France upholds EDF's nuclear power price level

PARIS (Reuters) - The French government said on Tuesday it had decided to maintain the price at which former monopoly EDF sells a chunk of its wholesale power from nuclear reactors to competitors at just below current wholesale market levels.

Since 2012 state-owned EDF, which operates France's 58 nuclear reactors, has been forced to sell a quarter of its nuclear-generated electricity to competitors at 42 euros (£35.61) per megawatt-hour (MWh) to foster more competition in the lacklustre power retail market.

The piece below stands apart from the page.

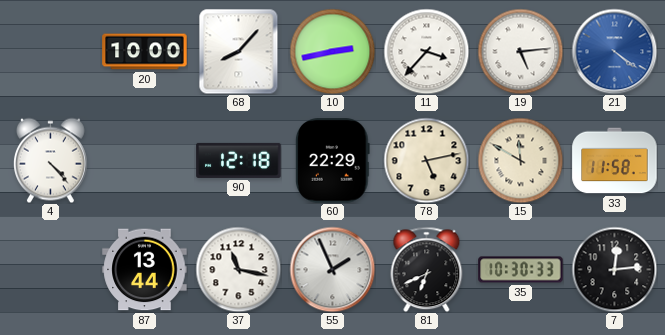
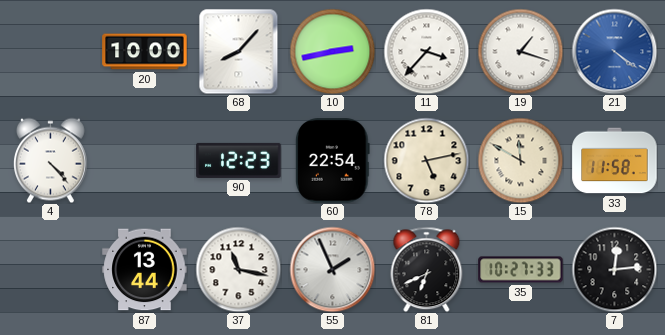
19: 5:14 -> 1:18
90: 12:18 -> 12:23
60: 22:29 -> 22:54
35: 10:30 -> 10:27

France wants to maintain the 42 euros/MWh level until a new calculation system to work out the price comes into place at the end of the first quarter of 2014. EDF's selling price is only 1 euro lower than the wholesale market price.

"This price will have to be representative of the economic conditions at which the electricity from the nuclear fleet is produced," the finance and energy ministries said in a news release.

EDF's 19 nuclear plants, which meet around 75 percent of the country's power needs, have turned profitable over the past two decades, allowing French consumers to benefit from prices around a third cheaper than in neighbouring countries.

France, which has one of Europe's most closed electricity markets, set a 5 percent tariff rise in August, finally giving retail power suppliers the possibility to grab some of EDF's 92 percent market share.

French homes have snubbed the opening of the retail electricity market for years due to stubbornly low regulated tariffs made possible by EDF's fleet of nuclear reactors and a lack of information from the authorities, industry players say.